Reducing LLM Token Usage by 44% with Selective Context Injection

Problem

An LLM-powered HTML generator injected all 18 design system component patterns into every prompt — ~3,055 tokens of context. But most requests only needed 3-7 components. The unused patterns wasted tokens and could confuse the model with irrelevant examples.

Key Insight

Run two LLM calls instead of one. The first call is cheap and fast (temperature=0, max 500 tokens) — it classifies which components the prompt needs. The second call receives only those component patterns.

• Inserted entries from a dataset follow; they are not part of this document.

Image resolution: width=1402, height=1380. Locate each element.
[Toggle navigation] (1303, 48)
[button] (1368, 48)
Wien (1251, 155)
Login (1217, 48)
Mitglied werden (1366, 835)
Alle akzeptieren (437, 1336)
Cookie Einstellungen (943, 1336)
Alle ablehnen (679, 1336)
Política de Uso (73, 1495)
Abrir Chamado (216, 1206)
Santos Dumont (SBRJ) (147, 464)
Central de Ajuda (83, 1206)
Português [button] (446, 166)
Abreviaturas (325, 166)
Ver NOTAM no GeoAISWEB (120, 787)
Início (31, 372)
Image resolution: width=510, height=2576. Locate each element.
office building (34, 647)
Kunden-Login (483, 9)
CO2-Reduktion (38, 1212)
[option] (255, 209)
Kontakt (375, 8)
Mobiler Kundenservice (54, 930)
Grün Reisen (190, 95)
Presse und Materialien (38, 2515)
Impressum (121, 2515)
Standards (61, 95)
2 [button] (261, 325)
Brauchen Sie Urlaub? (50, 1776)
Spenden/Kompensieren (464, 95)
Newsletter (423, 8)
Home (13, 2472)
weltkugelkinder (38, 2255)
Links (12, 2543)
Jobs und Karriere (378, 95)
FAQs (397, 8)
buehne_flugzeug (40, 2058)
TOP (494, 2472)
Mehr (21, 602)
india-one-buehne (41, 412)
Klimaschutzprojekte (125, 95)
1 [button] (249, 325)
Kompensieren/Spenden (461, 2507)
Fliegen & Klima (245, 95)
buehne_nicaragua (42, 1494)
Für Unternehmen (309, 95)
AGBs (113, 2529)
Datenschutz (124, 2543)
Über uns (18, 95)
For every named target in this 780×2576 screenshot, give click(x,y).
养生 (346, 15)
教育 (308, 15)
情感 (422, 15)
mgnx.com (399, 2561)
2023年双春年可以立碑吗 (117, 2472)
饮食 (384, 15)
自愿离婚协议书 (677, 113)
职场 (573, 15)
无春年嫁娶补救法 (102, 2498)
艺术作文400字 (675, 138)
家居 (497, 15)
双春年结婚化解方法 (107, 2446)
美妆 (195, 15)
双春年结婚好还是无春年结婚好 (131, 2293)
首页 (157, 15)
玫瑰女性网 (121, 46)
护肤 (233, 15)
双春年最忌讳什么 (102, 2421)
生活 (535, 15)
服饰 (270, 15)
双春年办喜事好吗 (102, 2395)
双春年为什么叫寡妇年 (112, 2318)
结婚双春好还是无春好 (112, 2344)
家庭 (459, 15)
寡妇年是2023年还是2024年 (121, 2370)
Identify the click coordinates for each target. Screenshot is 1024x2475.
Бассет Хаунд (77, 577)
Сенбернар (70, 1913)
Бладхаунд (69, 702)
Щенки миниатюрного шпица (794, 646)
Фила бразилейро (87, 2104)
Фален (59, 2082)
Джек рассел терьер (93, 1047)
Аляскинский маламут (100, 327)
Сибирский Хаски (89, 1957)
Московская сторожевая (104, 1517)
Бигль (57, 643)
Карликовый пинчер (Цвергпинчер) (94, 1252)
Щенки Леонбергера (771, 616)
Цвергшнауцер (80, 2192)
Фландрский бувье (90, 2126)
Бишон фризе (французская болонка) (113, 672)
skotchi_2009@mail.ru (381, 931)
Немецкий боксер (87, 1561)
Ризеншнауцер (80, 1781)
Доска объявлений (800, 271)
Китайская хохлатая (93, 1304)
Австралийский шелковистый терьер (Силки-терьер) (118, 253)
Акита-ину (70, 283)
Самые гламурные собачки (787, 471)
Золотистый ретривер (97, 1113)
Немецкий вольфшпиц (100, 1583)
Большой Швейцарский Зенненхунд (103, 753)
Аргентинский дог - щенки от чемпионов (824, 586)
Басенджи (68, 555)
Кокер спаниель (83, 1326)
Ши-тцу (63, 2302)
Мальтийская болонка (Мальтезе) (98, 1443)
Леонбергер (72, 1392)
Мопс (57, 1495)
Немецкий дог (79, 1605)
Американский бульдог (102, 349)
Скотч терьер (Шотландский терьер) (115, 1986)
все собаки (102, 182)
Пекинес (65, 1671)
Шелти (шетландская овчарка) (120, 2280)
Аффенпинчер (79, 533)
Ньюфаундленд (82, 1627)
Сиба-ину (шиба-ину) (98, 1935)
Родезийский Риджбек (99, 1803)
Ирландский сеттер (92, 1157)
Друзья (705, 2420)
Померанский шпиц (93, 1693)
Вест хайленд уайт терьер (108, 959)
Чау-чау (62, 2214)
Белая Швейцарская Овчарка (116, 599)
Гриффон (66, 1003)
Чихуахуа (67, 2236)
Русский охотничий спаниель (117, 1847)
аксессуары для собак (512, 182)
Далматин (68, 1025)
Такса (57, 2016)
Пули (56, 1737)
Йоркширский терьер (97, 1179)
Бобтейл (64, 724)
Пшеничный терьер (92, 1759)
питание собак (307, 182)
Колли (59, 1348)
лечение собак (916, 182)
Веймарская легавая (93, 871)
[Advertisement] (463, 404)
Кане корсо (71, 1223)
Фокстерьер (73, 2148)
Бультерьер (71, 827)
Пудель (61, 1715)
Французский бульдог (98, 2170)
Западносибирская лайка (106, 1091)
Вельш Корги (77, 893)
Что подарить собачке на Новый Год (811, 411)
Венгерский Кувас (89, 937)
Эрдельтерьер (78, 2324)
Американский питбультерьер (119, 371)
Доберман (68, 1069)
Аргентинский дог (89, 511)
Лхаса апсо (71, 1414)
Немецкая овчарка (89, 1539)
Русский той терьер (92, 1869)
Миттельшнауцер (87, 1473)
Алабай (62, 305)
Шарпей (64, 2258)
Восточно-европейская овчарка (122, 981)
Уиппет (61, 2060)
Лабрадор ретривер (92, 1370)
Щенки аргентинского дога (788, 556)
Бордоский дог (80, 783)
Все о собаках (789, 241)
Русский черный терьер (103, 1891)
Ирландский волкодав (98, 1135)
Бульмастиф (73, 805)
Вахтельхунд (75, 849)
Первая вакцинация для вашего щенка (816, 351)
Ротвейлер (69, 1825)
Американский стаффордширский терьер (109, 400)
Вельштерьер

Phase 1: analyze_prompt("show me a search page")
  → ["stat_card", "data_table", "filter_chips"]   # 200-400ms

Phase 2: generate(filtered_prompt, user_prompt)
  → complete HTML with only 3 component patterns   # 3-8s

For refinement (editing existing HTML), detect components already in the output using CSS marker combinations — no LLM call needed. Then union existing + newly needed components.

Result: 43.7% reduction in context tokens, 23.3% reduction in total system prompt size, zero regressions across 16 E2E tests.

Takeaway

Don't inject your entire knowledge base into every LLM prompt. Use a cheap classification pass first to select relevant context, then inject only what's needed. The two-call overhead (~400ms) is far less than the token savings on the main generation.